The performance differences are less marked in the human protocol, because the butterfly gradients are smaller due to the lower resolution. However, the values of α between 3.8° and 19.6° that we observe for A1 without compensation are at least as large as the orientational bias incurred by failing to account for small head motions in the B matrix, which 24 finds sufficient to disrupt tractography.

Although differences in DTI maps certainly arise between PGSE and STEAM acquisitions, we expect the similarity in principal directions to be similar enough to highlight gross errors introduced by incorrect modelling or lack of compensation.

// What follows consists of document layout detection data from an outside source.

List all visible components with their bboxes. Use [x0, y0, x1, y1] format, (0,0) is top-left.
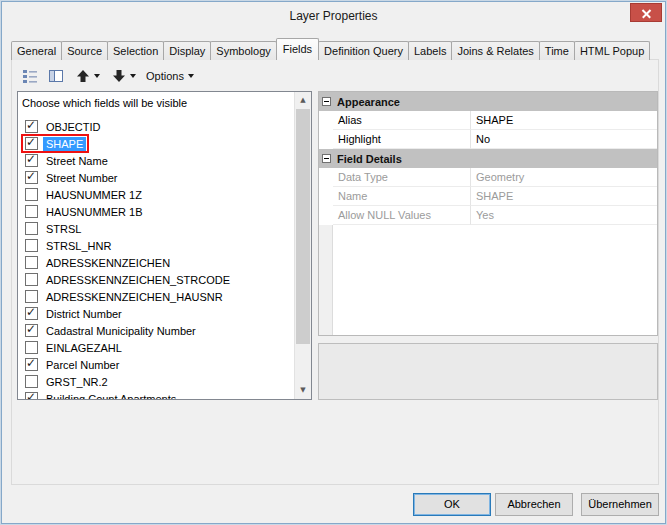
field-label: GRST_NR.2	[43, 375, 111, 389]
field-list-scrollbar[interactable]: ▲ ▼	[294, 92, 311, 399]
field-item-strsl-hnr[interactable]: STRSL_HNR	[18, 237, 294, 254]
field-item-street-name[interactable]: Street Name	[18, 152, 294, 169]
field-panel-icon	[48, 68, 64, 84]
field-label: District Number	[43, 307, 125, 321]
field-item-hausnummer-1z[interactable]: HAUSNUMMER 1Z	[18, 186, 294, 203]
grid-section-field-details[interactable]: Field Details	[319, 149, 657, 168]
tab-general[interactable]: General	[11, 41, 62, 60]
field-checkbox[interactable]	[25, 375, 38, 388]
field-checkbox[interactable]	[25, 239, 38, 252]
tab-definition-query[interactable]: Definition Query	[318, 41, 409, 60]
field-checkbox[interactable]	[25, 171, 38, 184]
field-label: ADRESSKENNZEICHEN_STRCODE	[43, 273, 233, 287]
cancel-button[interactable]: Abbrechen	[495, 493, 573, 516]
field-panel-toggle-button[interactable]	[44, 65, 68, 87]
move-down-icon	[112, 69, 126, 83]
field-checkbox[interactable]	[25, 137, 38, 150]
field-label: Parcel Number	[43, 358, 122, 372]
field-description-box	[318, 343, 658, 400]
chevron-down-icon	[94, 74, 100, 78]
field-checkbox[interactable]	[25, 290, 38, 303]
field-item-cadastral-municipality-number[interactable]: Cadastral Municipality Number	[18, 322, 294, 339]
chevron-down-icon	[130, 74, 136, 78]
field-checkbox[interactable]	[25, 256, 38, 269]
collapse-icon[interactable]	[322, 154, 331, 163]
field-item-objectid[interactable]: OBJECTID	[18, 118, 294, 135]
close-button[interactable]	[630, 3, 662, 22]
section-header-label: Field Details	[333, 149, 657, 168]
tab-joins-relates[interactable]: Joins & Relates	[451, 41, 539, 60]
field-checkbox[interactable]	[25, 324, 38, 337]
field-item-adresskennzeichen-strcode[interactable]: ADRESSKENNZEICHEN_STRCODE	[18, 271, 294, 288]
row-gutter	[319, 168, 333, 187]
grid-row-alias[interactable]: AliasSHAPE	[319, 111, 657, 130]
field-item-adresskennzeichen-hausnr[interactable]: ADRESSKENNZEICHEN_HAUSNR	[18, 288, 294, 305]
title-bar[interactable]: Layer Properties	[2, 2, 665, 32]
property-name: Allow NULL Values	[333, 206, 471, 225]
apply-button[interactable]: Übernehmen	[581, 493, 659, 516]
grid-section-appearance[interactable]: Appearance	[319, 92, 657, 111]
property-name: Alias	[333, 111, 471, 130]
fields-toolbar: Options	[18, 64, 198, 88]
field-item-building-count-apartments[interactable]: Building Count Apartments	[18, 390, 294, 399]
tab-display[interactable]: Display	[163, 41, 211, 60]
tab-time[interactable]: Time	[539, 41, 575, 60]
row-gutter	[319, 187, 333, 206]
field-item-parcel-number[interactable]: Parcel Number	[18, 356, 294, 373]
ok-button[interactable]: OK	[413, 493, 491, 516]
move-field-up-button[interactable]	[72, 65, 104, 87]
field-item-adresskennzeichen[interactable]: ADRESSKENNZEICHEN	[18, 254, 294, 271]
collapse-icon[interactable]	[322, 97, 331, 106]
field-item-street-number[interactable]: Street Number	[18, 169, 294, 186]
field-checkbox[interactable]	[25, 341, 38, 354]
show-field-names-button[interactable]	[18, 65, 42, 87]
property-value[interactable]: SHAPE	[471, 111, 657, 130]
field-checkbox[interactable]	[25, 222, 38, 235]
property-value[interactable]: No	[471, 130, 657, 149]
tab-html-popup[interactable]: HTML Popup	[574, 41, 650, 60]
field-item-einlagezahl[interactable]: EINLAGEZAHL	[18, 339, 294, 356]
field-checkbox[interactable]	[25, 120, 38, 133]
field-item-grst-nr-2[interactable]: GRST_NR.2	[18, 373, 294, 390]
field-label: Street Name	[43, 154, 111, 168]
tab-fields[interactable]: Fields	[276, 38, 319, 60]
move-field-down-button[interactable]	[108, 65, 140, 87]
scrollbar-thumb[interactable]	[296, 109, 310, 344]
tab-source[interactable]: Source	[61, 41, 108, 60]
grid-row-allow-null-values: Allow NULL ValuesYes	[319, 206, 657, 225]
property-name: Data Type	[333, 168, 471, 187]
field-item-district-number[interactable]: District Number	[18, 305, 294, 322]
field-label: OBJECTID	[43, 120, 103, 134]
field-item-shape[interactable]: SHAPE	[18, 135, 294, 152]
scroll-up-icon[interactable]: ▲	[295, 92, 311, 109]
window-title: Layer Properties	[2, 2, 665, 30]
field-checkbox[interactable]	[25, 205, 38, 218]
field-checkbox[interactable]	[25, 154, 38, 167]
field-checkbox[interactable]	[25, 307, 38, 320]
grid-row-data-type: Data TypeGeometry	[319, 168, 657, 187]
field-checkbox[interactable]	[25, 358, 38, 371]
field-properties-grid: AppearanceAliasSHAPEHighlightNoField Det…	[318, 91, 658, 336]
property-name: Highlight	[333, 130, 471, 149]
fields-tab-page: Options Choose which fields will be visi…	[11, 59, 659, 485]
field-label: Building Count Apartments	[43, 392, 179, 400]
grid-row-highlight[interactable]: HighlightNo	[319, 130, 657, 149]
field-label: SHAPE	[43, 137, 86, 151]
close-icon	[641, 8, 652, 19]
field-list-icon	[22, 68, 38, 84]
tab-symbology[interactable]: Symbology	[210, 41, 276, 60]
tab-labels[interactable]: Labels	[408, 41, 452, 60]
field-item-strsl[interactable]: STRSL	[18, 220, 294, 237]
field-label: ADRESSKENNZEICHEN	[43, 256, 173, 270]
row-gutter	[319, 130, 333, 149]
scroll-down-icon[interactable]: ▼	[295, 382, 311, 399]
options-button[interactable]: Options	[142, 65, 198, 87]
field-list: Choose which fields will be visible OBJE…	[17, 91, 312, 400]
property-value: Yes	[471, 206, 657, 225]
tab-selection[interactable]: Selection	[107, 41, 164, 60]
field-item-hausnummer-1b[interactable]: HAUSNUMMER 1B	[18, 203, 294, 220]
field-checkbox[interactable]	[25, 273, 38, 286]
field-checkbox[interactable]	[25, 392, 38, 399]
section-header-label: Appearance	[333, 92, 657, 111]
field-checkbox[interactable]	[25, 188, 38, 201]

The butterfly gradients affect the nominal b =0 images, as well as the diffusion-weighted images. In the absence of a strong diffusion gradient, the compensation counteracts the effect of crusher gradients, allowing additional echoes to affect the signal and leading to severe image artefacts. Thus the nominal b =0 images remain uncompensated with Gd = 0, but this is solved with a two-point fit to the non-normalized data. The b value in the nominal b =0 images defines the minimal diffusion weighting possible with sufficient crusher effect for the given image resolution. For example, in our b = 3425 s mm− 2 shell that value is 1316 s mm− 2. In the diffusion-weighted images, Gd works in principle as a crusher itself. In the absence of Gc, the compensation must only correct for the contribution from Gs.

CONCLUSIONS

We demonstrate here that imaging gradients in the STEAM sequence can severely disrupt HARDI experiment design in a way not seen in PGSE and cause bias in parameter estimates. We introduce a compensation in the acquisition by simply subtracting the diffusion weighting of imaging gradients from the diffusion encoding gradients. This is simply implemented by updating the gradient scheme loaded on the scanner. Furthermore, models are presented to handle these problems retrospectively. These methods allow future work on and exploitation of the potential benefits of STEAM, especially for diffusion MRI on high-field scanners, where the lower effective T2 prevents long diffusion times in PGSE.

In particular, they enable us to evaluate STEAM ActiveAx for better sensitivity to large axons, which is the focus of our current work.